Each line of the listing where "Richtech" appears should be reported.

Dataset:

-- Opening Marker --

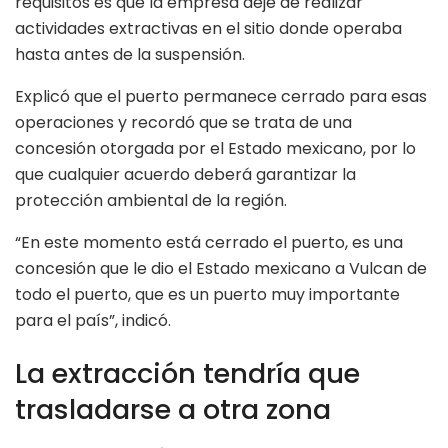
requisitos es que la empresa deje de realizar
actividades extractivas en el sitio donde operaba
hasta antes de la suspensión.
Explicó que el puerto permanece cerrado para esas
operaciones y recordó que se trata de una
concesión otorgada por el Estado mexicano, por lo
que cualquier acuerdo deberá garantizar la
protección ambiental de la región.
“En este momento está cerrado el puerto, es una
concesión que le dio el Estado mexicano a Vulcan de
todo el puerto, que es un puerto muy importante
para el país”, indicó.
La extracción tendría que
trasladarse a otra zona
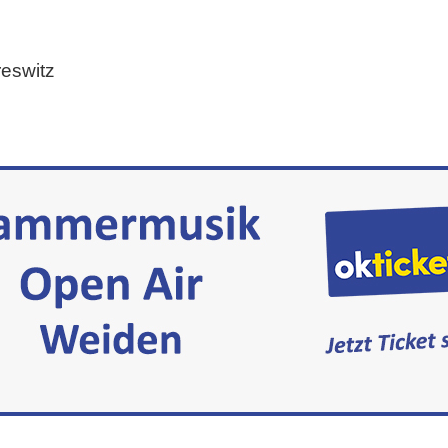
eswitz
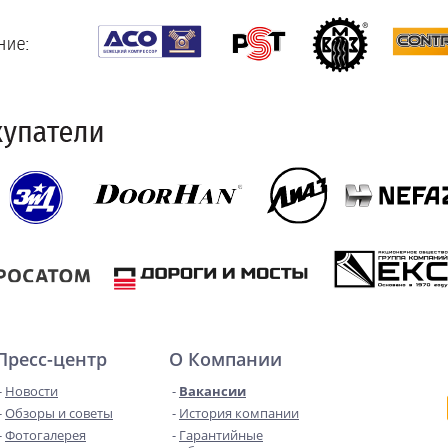
Пресс-центр
О Компании
Новости
Вакансии
Обзоры и советы
История компании
Фотогалерея
Гарантийные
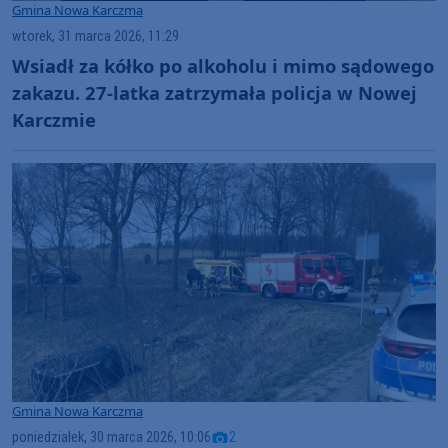
Gmina Nowa Karczma
wtorek, 31 marca 2026, 11:29
Wsiadł za kółko po alkoholu i mimo sądowego
zakazu. 27-latka zatrzymała policja w Nowej
Karczmie
Gmina Nowa Karczma
poniedziałek, 30 marca 2026, 10:06
2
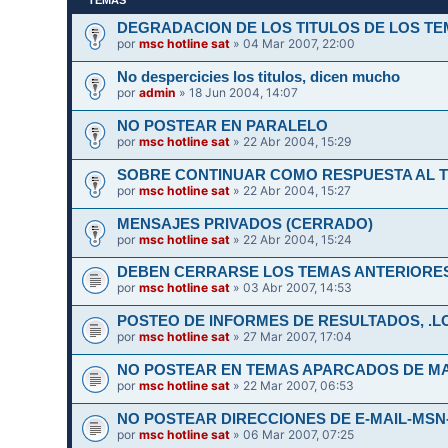
DEGRADACION DE LOS TITULOS DE LOS T
por
msc hotline sat
» 04 Mar 2007, 22:00
No despercicies los titulos, dicen mucho
por
admin
» 18 Jun 2004, 14:07
NO POSTEAR EN PARALELO
por
msc hotline sat
» 22 Abr 2004, 15:29
SOBRE CONTINUAR COMO RESPUESTA AL TE
por
msc hotline sat
» 22 Abr 2004, 15:27
MENSAJES PRIVADOS (CERRADO)
por
msc hotline sat
» 22 Abr 2004, 15:24
DEBEN CERRARSE LOS TEMAS ANTERIORES
por
msc hotline sat
» 03 Abr 2007, 14:53
POSTEO DE INFORMES DE RESULTADOS, .LOG
por
msc hotline sat
» 27 Mar 2007, 17:04
NO POSTEAR EN TEMAS APARCADOS DE MAS
por
msc hotline sat
» 22 Mar 2007, 06:53
NO POSTEAR DIRECCIONES DE E-MAIL-MSN
por
msc hotline sat
» 06 Mar 2007, 07:25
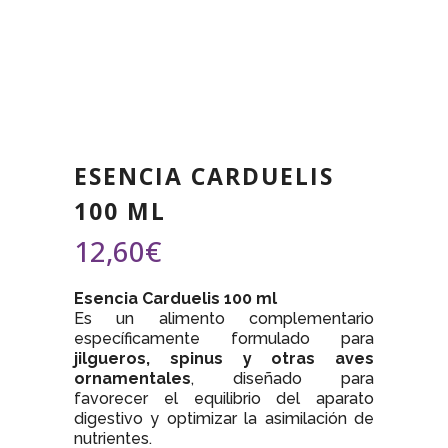
ESENCIA CARDUELIS
100 ML
12,60
€
Esencia Carduelis 100 ml
Es un alimento complementario
específicamente formulado para
jilgueros, spinus y otras aves
ornamentales
, diseñado para
favorecer el equilibrio del aparato
digestivo y optimizar la asimilación de
nutrientes.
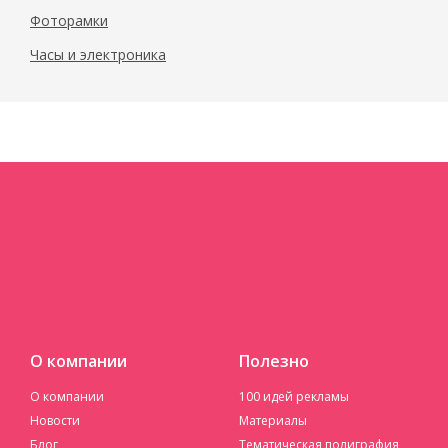
Фоторамки
Часы и электроника
О компании
Полезно
О компании
100 идей рекламы
Новости
Материалы
Блог
Тематическая полиграфия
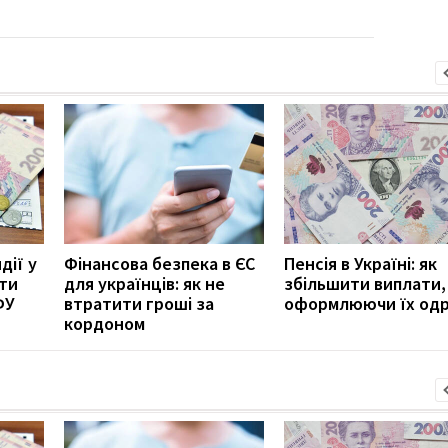
дії у
Фінансова безпека в ЄС
Пенсія в Україні: як
ити
для українців: як не
збільшити виплати,
ФУ
втратити гроші за
оформлюючи їх од
кордоном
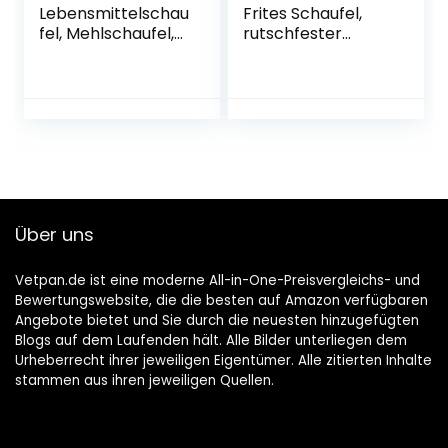
Lebensmittelschau
Frites Schaufel,
fel, Mehlschaufel,
rutschfester
Eisschaufel,
Edelstahl-Trichter,
Edelstahl
Schaufel,
Multifunktional Anti
Eisschaufel,
Rost
Bratbeutel,
Spiegelpolieren
Schaufel, Chip mit
Lebensmittelschau
Griffen für
fel für Essen, Mehl,
Zuhause, Küche
Süßigkeiten,
(Einzelgriff)
Hochzeit, Party,
Über uns
Bar (Silber)
Vetpan.de ist eine moderne All-in-One-Preisvergleichs- und
Bewertungswebsite, die die besten auf Amazon verfügbaren
Angebote bietet und Sie durch die neuesten hinzugefügten
Blogs auf dem Laufenden hält. Alle Bilder unterliegen dem
Urheberrecht ihrer jeweiligen Eigentümer. Alle zitierten Inhalte
stammen aus ihren jeweiligen Quellen.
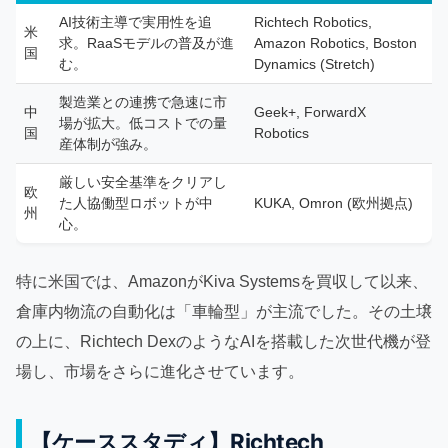
AI技術主導で実用性を追
Richtech Robotics,
米
求。RaaSモデルの普及が進
Amazon Robotics, Boston
国
む。
Dynamics (Stretch)
製造業との連携で急速に市
中
Geek+, ForwardX
場が拡大。低コストでの量
国
Robotics
産体制が強み。
厳しい安全基準をクリアし
欧
た人協働型ロボットが中
KUKA, Omron (欧州拠点)
州
心。
特に米国では、AmazonがKiva Systemsを買収して以来、
倉庫内物流の自動化は「車輪型」が主流でした。その土壌
の上に、Richtech DexのようなAIを搭載した次世代機が登
場し、市場をさらに進化させています。
【ケーススタディ】Richtech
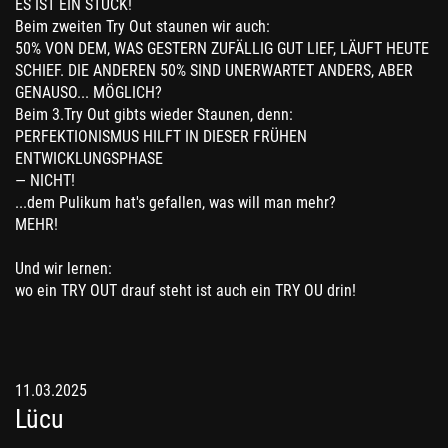
ES IST EIN STÜCK!
Beim zweiten Try Out staunen wir auch:
50% VON DEM, WAS GESTERN ZUFÄLLIG GUT LIEF, LÄUFT HEUTE
SCHIEF. DIE ANDEREN 50% SIND UNERWARTET ANDERS, ABER
GENAUSO... MÖGLICH?
Beim 3.Try Out gibts wieder Staunen, denn:
PERFEKTIONISMUS HILFT IN DIESER FRÜHEN
ENTWICKLUNGSPHASE
— NICHT!
...dem Pulikum hat's gefallen, was will man mehr?
MEHR!
Und wir lernen:
wo ein TRY OUT drauf steht ist auch ein TRY OU drin!
11.03.2025
Lücu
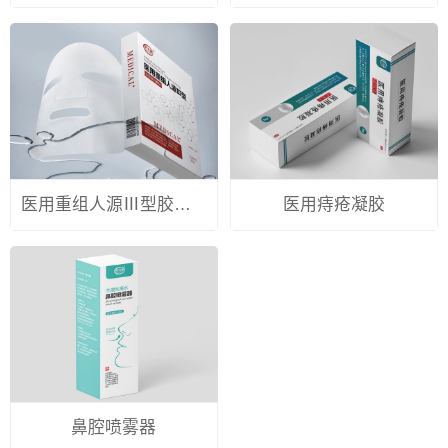
医用重组人源Ⅲ型胶原蛋白敷贴
医用痔疮凝胶
鼻腔喷雾器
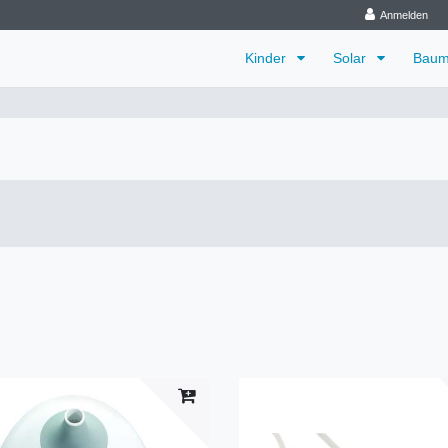
Anmelden
Kinder
Solar
Baum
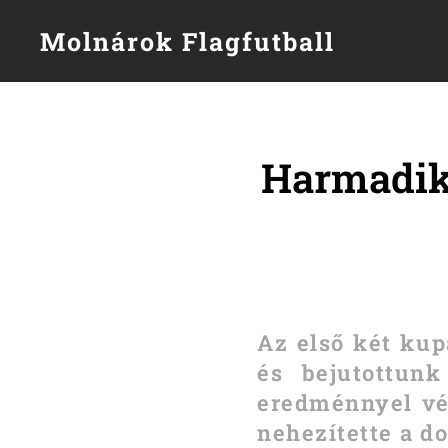
Molnárok Flagfutball
Harmadik 
Az első két kup
és bejutottunk
eredménnyel vég
nehezítette a do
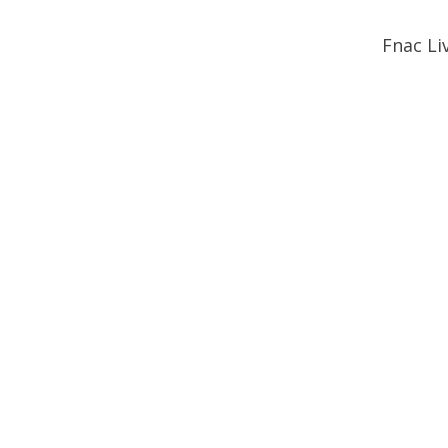
Fnac Li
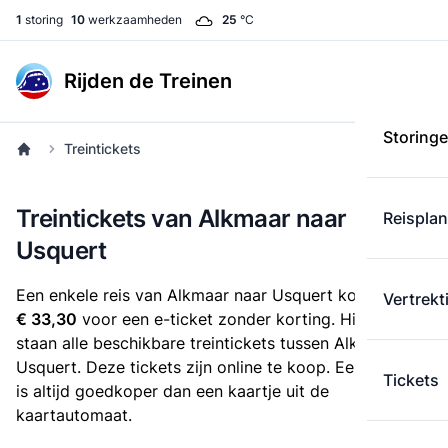
1
storing
10
werkzaamheden
25
°C
Rijden de Treinen
Storing
Treintickets
Treintickets van Alkmaar naar
Reispla
Usquert
Een enkele reis van Alkmaar naar Usquert kost
Vertrekt
€ 33,30
voor een e-ticket zonder korting. Hieronder
staan alle beschikbare treintickets tussen Alkmaar en
Usquert. Deze tickets zijn online te koop. Een e-ticket
Tickets
is altijd goedkoper dan een kaartje uit de
kaartautomaat.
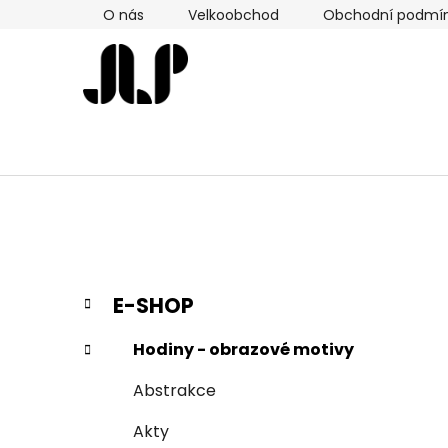
Přejít
O nás
Velkoobchod
Obchodní podmí
na
obsah
P
K
Přeskočit
E-SHOP
a
kategorie
o
t
s
Hodiny - obrazové motivy
e
t
g
Abstrakce
r
o
a
r
Akty
i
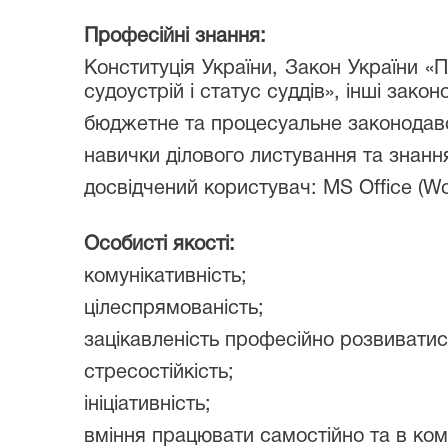
Професійні знання:
Конституція України, Закон України «
судоустрій і статус суддів», інші закон
бюджетне та процесуальне законодав
навички ділового листування та знанн
досвідчений користувач: MS Office (Wor
Особисті якості:
комунікативність;
цілеспрямованість;
зацікавленість професійно розвиватис
стресостійкість;
ініціативність;
вміння працювати самостійно та в ком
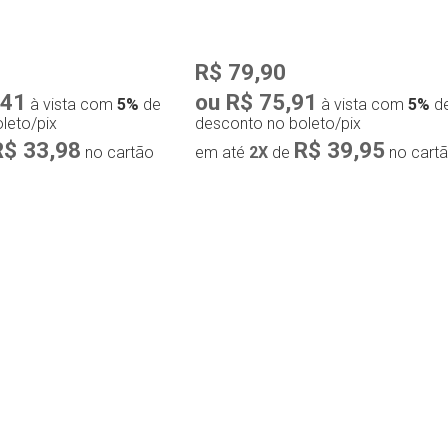
R$ 79,90
,41
ou R$ 75,91
à vista com
5%
de
à vista com
5%
d
leto/pix
desconto no boleto/pix
R$ 33,98
R$ 39,95
no cartão
em até
2X
de
no cart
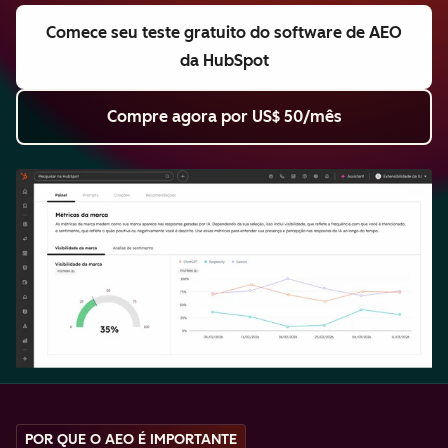
Comece seu teste gratuito
do software de AEO
da HubSpot
Compre agora
por US$ 50/mês
POR QUE O AEO É IMPORTANTE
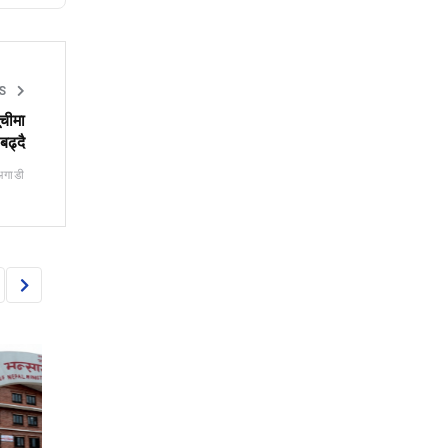
S
चीमा
बढ्दै
अगाडी
NEWS
NEWS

-- Closing Marker --

Response to the exercise:
Richtech Robotics,
の上に、Richtech DexのようなAIを搭載した次世代機が登
【ケーススタディ】Richtech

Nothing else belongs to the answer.